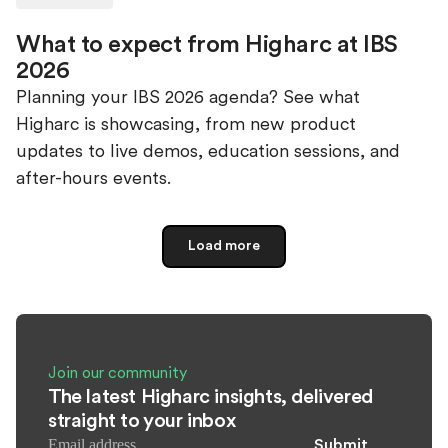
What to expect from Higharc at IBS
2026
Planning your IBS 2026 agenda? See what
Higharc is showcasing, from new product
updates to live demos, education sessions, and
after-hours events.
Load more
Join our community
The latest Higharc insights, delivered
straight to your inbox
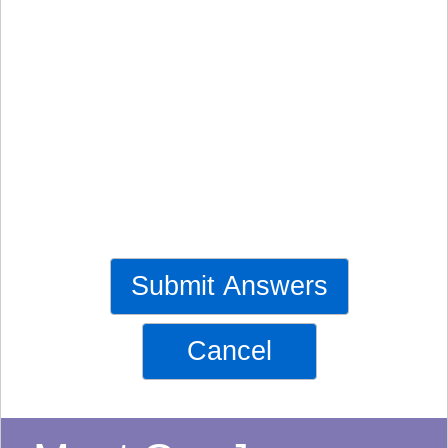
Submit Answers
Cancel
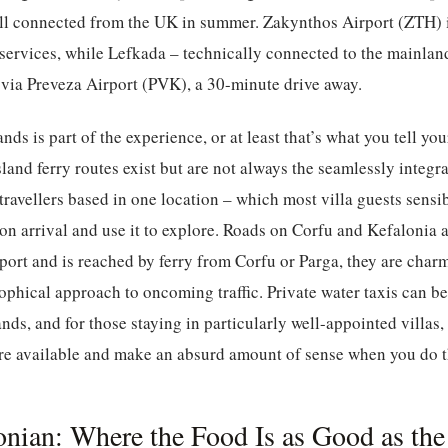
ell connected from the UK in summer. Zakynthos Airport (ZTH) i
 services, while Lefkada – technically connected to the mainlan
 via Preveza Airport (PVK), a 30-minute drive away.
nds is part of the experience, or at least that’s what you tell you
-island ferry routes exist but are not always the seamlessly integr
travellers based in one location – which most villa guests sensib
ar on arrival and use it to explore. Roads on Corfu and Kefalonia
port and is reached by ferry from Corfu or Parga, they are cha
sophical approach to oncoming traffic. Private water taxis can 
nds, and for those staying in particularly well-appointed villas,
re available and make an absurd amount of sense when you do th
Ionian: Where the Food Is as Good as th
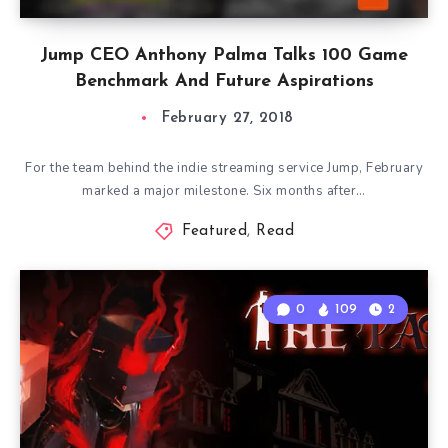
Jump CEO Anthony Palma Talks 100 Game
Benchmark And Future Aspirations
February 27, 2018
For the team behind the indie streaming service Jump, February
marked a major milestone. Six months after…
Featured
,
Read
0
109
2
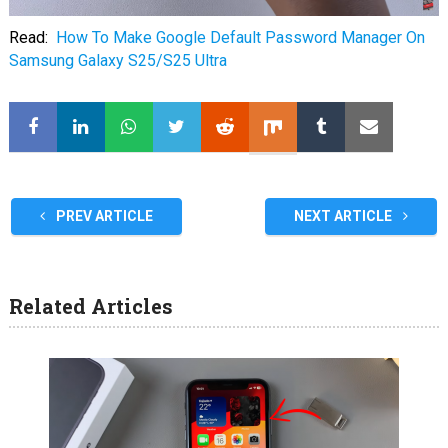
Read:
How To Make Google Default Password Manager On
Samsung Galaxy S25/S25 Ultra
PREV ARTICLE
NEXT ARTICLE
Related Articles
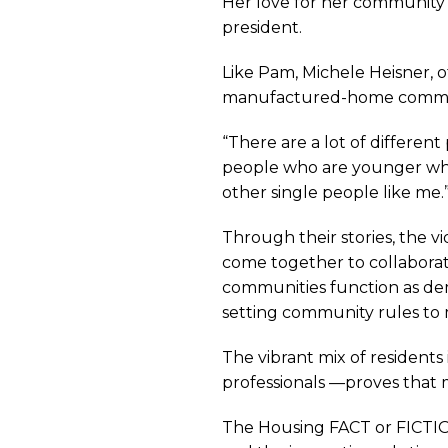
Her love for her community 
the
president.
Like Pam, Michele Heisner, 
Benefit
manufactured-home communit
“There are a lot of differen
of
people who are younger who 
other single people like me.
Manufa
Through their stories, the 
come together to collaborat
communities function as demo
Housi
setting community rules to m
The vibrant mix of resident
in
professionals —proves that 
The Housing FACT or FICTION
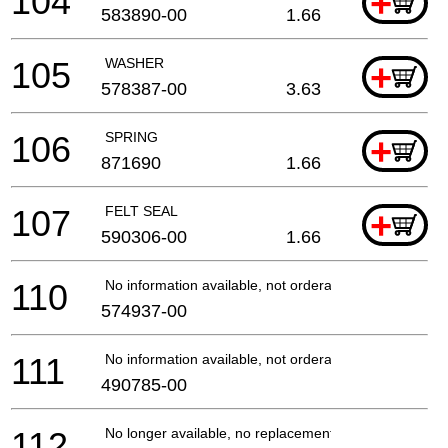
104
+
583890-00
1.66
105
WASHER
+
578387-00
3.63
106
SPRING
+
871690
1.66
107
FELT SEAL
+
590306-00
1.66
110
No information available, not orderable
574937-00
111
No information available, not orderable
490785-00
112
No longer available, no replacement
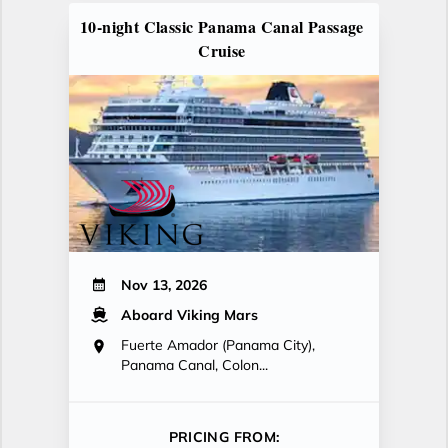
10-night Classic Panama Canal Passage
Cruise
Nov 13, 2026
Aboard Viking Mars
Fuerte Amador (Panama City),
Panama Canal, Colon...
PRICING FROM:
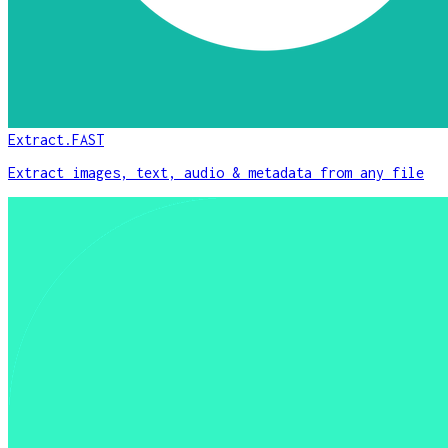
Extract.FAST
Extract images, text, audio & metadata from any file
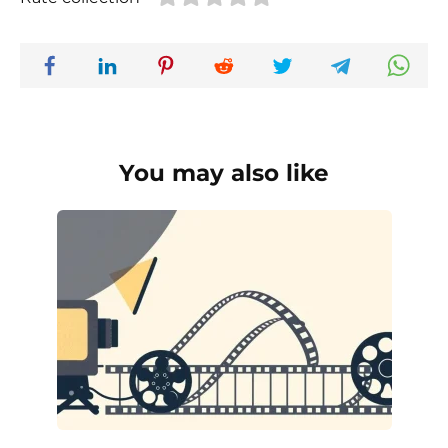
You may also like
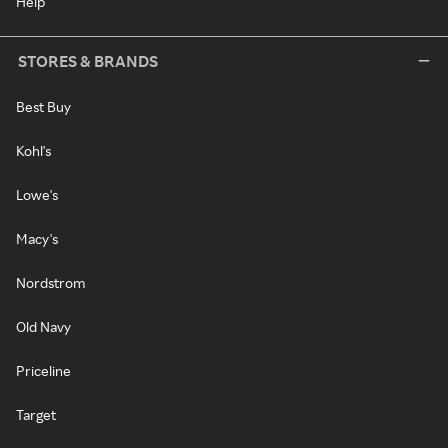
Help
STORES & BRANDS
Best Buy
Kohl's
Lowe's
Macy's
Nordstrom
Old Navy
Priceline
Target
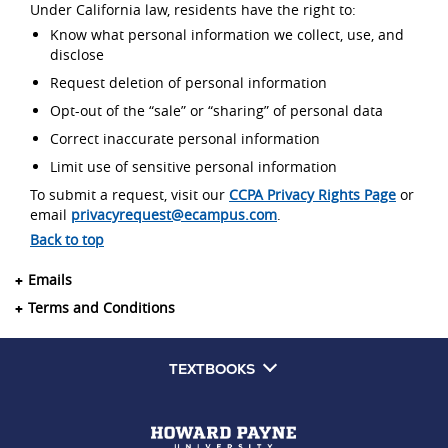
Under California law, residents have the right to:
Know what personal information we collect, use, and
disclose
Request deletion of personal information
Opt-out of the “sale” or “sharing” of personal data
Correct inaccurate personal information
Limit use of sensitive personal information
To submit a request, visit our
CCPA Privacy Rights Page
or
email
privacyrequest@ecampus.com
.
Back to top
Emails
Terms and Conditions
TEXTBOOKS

——

Goal of the exercise
Everything in the listing should be copied exactly, apart from the images it holds.

Answer below
What to expect from Higharc at IBS
2026
Planning your IBS 2026 agenda? See what
Higharc is showcasing, from new product
updates to live demos, education sessions, and
after-hours events.
Load more
Join our community
The latest Higharc insights, delivered
straight to your inbox
Submit Answers
Cancel
ell connected from the UK in summer. Zakynthos Airport (ZTH) i
 services, while Lefkada – technically connected to the mainlan
 via Preveza Airport (PVK), a 30-minute drive away.
nds is part of the experience, or at least that’s what you tell you
-island ferry routes exist but are not always the seamlessly integr
travellers based in one location – which most villa guests sensib
ar on arrival and use it to explore. Roads on Corfu and Kefalonia
port and is reached by ferry from Corfu or Parga, they are cha
sophical approach to oncoming traffic. Private water taxis can 
nds, and for those staying in particularly well-appointed villas,
re available and make an absurd amount of sense when you do th
Ionian: Where the Food Is as Good as th
Jump CEO Anthony Palma Talks 100 Game
Benchmark And Future Aspirations
February 27, 2018
For the team behind the indie streaming service Jump, February
marked a major milestone. Six months after…
Featured
,
Read
0
109
2
Read:
How To Make Google Default Password Manager On
Samsung Galaxy S25/S25 Ultra
PREV ARTICLE
NEXT ARTICLE
Related Articles
Her love for her community 
the
president.
Like Pam, Michele Heisner, 
Benefit
manufactured-home communit
“There are a lot of differen
of
people who are younger who 
other single people like me.
Manufa
Through their stories, the 
come together to collaborat
communities function as demo
Housi
setting community rules to m
The vibrant mix of resident
in
professionals —proves that 
The Housing FACT or FICTION
104
+
583890-00
1.66
105
WASHER
+
578387-00
3.63
106
SPRING
+
871690
1.66
107
FELT SEAL
+
590306-00
1.66
110
No information available, not orderable
574937-00
111
No information available, not orderable
490785-00
112
No longer available, no replacement
10-night Classic Panama Canal Passage
Cruise
Nov 13, 2026
Aboard Viking Mars
Fuerte Amador (Panama City),
Panama Canal, Colon...
PRICING FROM:
Extract.FAST
Extract images, text, audio & metadata from any file
You may also like
Help
STORES & BRANDS
Best Buy
Kohl's
Lowe's
Macy's
Nordstrom
Old Navy
Priceline
Target
Under California law, residents have the right to:
Know what personal information we collect, use, and
disclose
Request deletion of personal information
Opt-out of the “sale” or “sharing” of personal data
Correct inaccurate personal information
Limit use of sensitive personal information
To submit a request, visit our
CCPA Privacy Rights Page
or
email
privacyrequest@ecampus.com
.
Back to top
Emails
Terms and Conditions
TEXTBOOKS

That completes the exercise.